ALTHOUGH more non-Malays are beginning to join the civil service, the fact that Malays make up the overwhelming majority of the 1.4 million-strong public sector remains.(The highest ratio of civil servants in the world)
It is said that nearly every Malay family has someone either in the civil service or the uniformed services.
Thus, the civil service is home to a sizeable percentage of voters. Therefore, their welfare and livelihood is a key priority of the Barisan Nasional Government which likes to project itself as its protector and benefactor.
On the other hand, the Chinese and Indians predominate in the private sector as small businessmen, professionals and wage earners.
They are largely cut off from the civil service. They have little clue how the civil servants, as a unified special interest group, think and respond in a crisis.
This is the reason why some Chinese and Indian politicians and even some thoughtless Malays make insensitive remarks about the civil service and pay a price for their faux pas.
The more seasoned politicians in Umno and other Barisan component parties managed to avoid making insensitive remarks, preferring to work with the civil service rather than against them.
When civil servants die in the line of duty, Barisan gets all worked up. It immediately moves in to comfort and reassure them as it is mindful of the civil services' vote bank.
When security personnel were killed by Sulu insurgents, the Government's game plan changed as well.
Prime Minister Datuk Seri Najib Tun Razak ordered an all-out assault by a combined force of army and police personnel.
Resources were rapidly mobilised, villagers told to move out and security forces encircled the red zone and the shooting war started in earnest.
When Najib announced the decision to attack on March 5 at a gathering of religious leaders at Putra Stadium, he was given a standing ovation.
The civil servants had rejoiced that the initial decision to negotiate was over and that the army and police were on attack mode.
The Opposition, on the other hand, had fallen flat. They had failed to connect with the powerful emotional impact the crisis had on civil servants and the Malay voters.
In fact, they committed a faux pas of the worst kind imaginable when PKR vice-president Tian Chua remarked that the Lahad Datu crisis was a sandiwara by Umno and Barisan Nasional.
His remarks, published in Keadilan Daily on March 1, had riled up the Malay groups, including former servicemen, who vented their anger and demanded an apology and retraction.
Not a day passes by without someone burning or stomping on pictures of Tian Chua and lodging a police report and urging stern action.
At one anti-Tian Chua session, even former IGPs and former deputy IGPs were out condemning Tian Chua and rooting for the Malaysian security forces.
The message out there is simple while the armed forces are risking their lives in protecting the country, Opposition politicians are playing politics.
The civil service is sacrosanct, politically speaking.

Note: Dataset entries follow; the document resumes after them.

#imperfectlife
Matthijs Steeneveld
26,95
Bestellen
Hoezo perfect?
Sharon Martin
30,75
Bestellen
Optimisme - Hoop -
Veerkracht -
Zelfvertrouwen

If you are a politician, you better think twice before speaking up against it.
Former Selangor Mentri Besar Datuk Seri Dr Mohd Khir Toyo had angered civil servants when he gave out a broom as an “award” to two underperforming local councils in Novem-ber 2007.
While he wanted to improve the service, the civil servants saw it as demeaning and felt slighted. They took it out by spoiling their votes when the general election came, contributing to the fall of Barisan in Selangor.

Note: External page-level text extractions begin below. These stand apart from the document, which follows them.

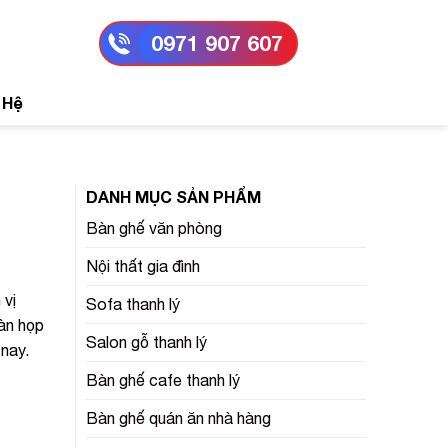
0971 907 607
 Hệ
DANH MỤC SẢN PHẨM
Bàn ghế văn phòng
Nội thất gia đình
 vị
Sofa thanh lý
àn họp
Salon gỗ thanh lý
nay.
Bàn ghế cafe thanh lý
Bàn ghế quán ăn nhà hàng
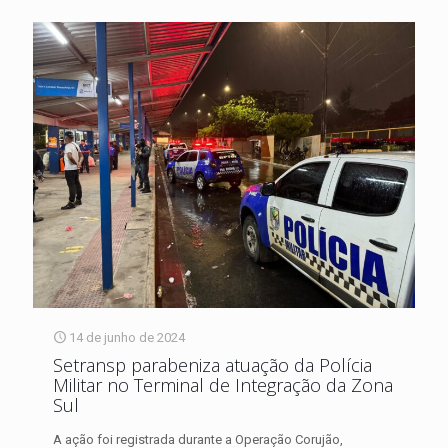
14 de junho de 2024
Setransp parabeniza atuação da Polícia
Militar no Terminal de Integração da Zona
Sul
A ação foi registrada durante a Operação Corujão,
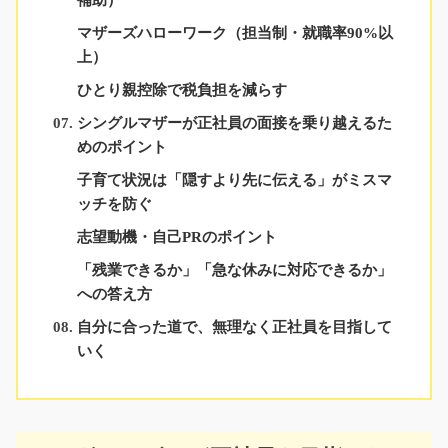
マザーズハローワーク（担当制・就職率90%以
上）
ひとり親控除で税負担を減らす
シングルマザーが正社員の面接を乗り越えるた
めのポイント
子育て状況は「隠すより先に伝える」がミスマ
ッチを防ぐ
志望動機・自己PRのポイント
「残業できるか」「急な休みに対応できるか」
への答え方
自分に合った道で、無理なく正社員を目指して
いく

In more recent times December 2011 Petaling Jaya Utara MP Tony Pua was forced to eat humble pie after he announced that Pakatan Rakyat would slash the civil service by half, if it takes power.

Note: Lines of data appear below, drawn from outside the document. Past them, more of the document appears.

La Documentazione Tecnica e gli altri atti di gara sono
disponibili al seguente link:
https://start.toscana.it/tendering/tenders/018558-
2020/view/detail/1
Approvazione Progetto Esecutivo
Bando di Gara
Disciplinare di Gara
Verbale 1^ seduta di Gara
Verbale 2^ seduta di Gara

Pakatan leader Datuk Seri Anwar Ibrahim had to step in and assure the civil servants that Pakatan would do no such thing if it is in power.
Even Pua, who stands in an overwhelmingly Chinese seat, was forced to clarify that he did not mean “slash by half” but reduce its numbers through synergies.
The civil service is overwhelmingly Malay and largely pro-Barisan, who is their protector and benefactor; although PAS and, to a lesser extent, PKR are making a dent.
However, it is not big enough a dent for the supposedly neutral civil servants to change direction as yet.